Hasta su muerte, después de nueve años, se mantuvo Ovidio en la distante frontera. No le estaba permitido regresar, ni siquiera por unos días, a su patria Roma. El suyo es un caso de exilio “puro”, sin alivios ni pausas y absolutamente involuntario. En su segunda parte, Tristia es el auténtico canto de un poeta fulminado por la cólera de los inmortales; un individuo en desgracia, nostálgico hasta el llanto como Ulises, y melancólico como Edipo; culpable sin culpa. La octava elegía de esta sección complementaria, que barca los Libros III, IV y V, definen el más puro ejemplo de la escritura ovidiana en sus mejores momentos, con la claridad de la lírica tardía de Goethe, y la amargura de un Baudelaire que hubiese llegado a la “alta edad”:
Ya mis canas se parecen a las plumas del cisne
y la blanca vejez tiene mis negros cabellos.
Ya se acercan los años frágiles y la edad
más inerte; y ya, débil como estoy,
me resulta penosos moverme.
Dos elegías después, Ovidio canta su autobiografía escrita desde la pequeña muerte que es el destierro: “Escúchame, posteridad, para que sepas quién fui yo, aquel célebre autor de los tiernos amores que estás leyendo”.
De los dos libros escritos en el destierro Tristia y ExPonto, el primero deslumbra por sus reiterados hallazgos, tal vez la más permanente de las crónicas del exilio escrita en versos.
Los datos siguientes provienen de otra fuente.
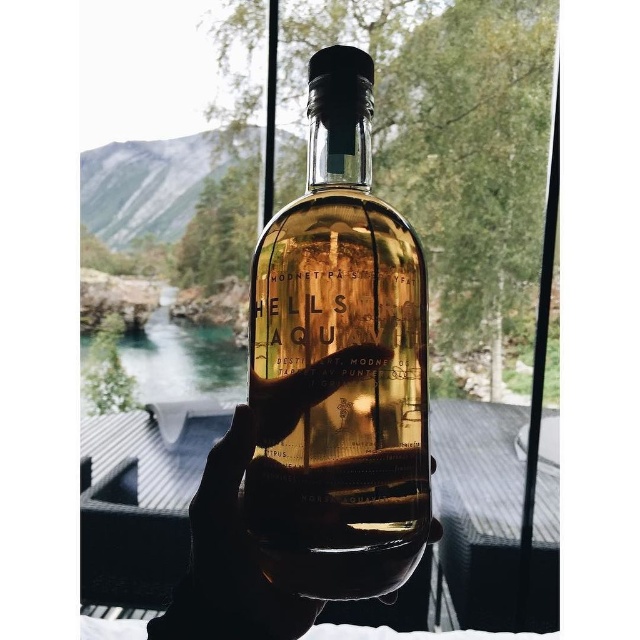 Question: Which point appears farthest from the camera in this image?

Choices:
 (A) (310, 600)
 (B) (360, 468)

Answer: (A)

Question: Among these objects, which one is nearest to the camera?

Choices:
 (A) translucent glass bottle at center
 (B) translucent amber glass bottle at center

Answer: (A)

Question: Does translucent amber glass bottle at center have a lesser width compared to translucent glass bottle at center?

Choices:
 (A) no
 (B) yes

Answer: (B)

Question: Does translucent amber glass bottle at center appear under translucent glass bottle at center?

Choices:
 (A) no
 (B) yes

Answer: (A)

Question: Does translucent amber glass bottle at center have a smaller size compared to translucent glass bottle at center?

Choices:
 (A) no
 (B) yes

Answer: (A)

Question: Which object appears farthest from the camera in this image?

Choices:
 (A) translucent amber glass bottle at center
 (B) translucent glass bottle at center

Answer: (A)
Saint-John Perse no hubiese compuesto la suya sin la ayuda del latino. Tristia es un triunfo de síntesis de diez años de experiencias contados y cantados en un estilo rico en imágenes y musicalidades. El asunto de estos cantos es el más tremendo con el de la muerte. No debe extrañar que Sócrates la haya preferido antes que dejar la patria tierra. Una concesión, le habrá de reconocer al imperio la posteridad: haber permitido que el poeta regresara Roma, así fuera para ser enterrado.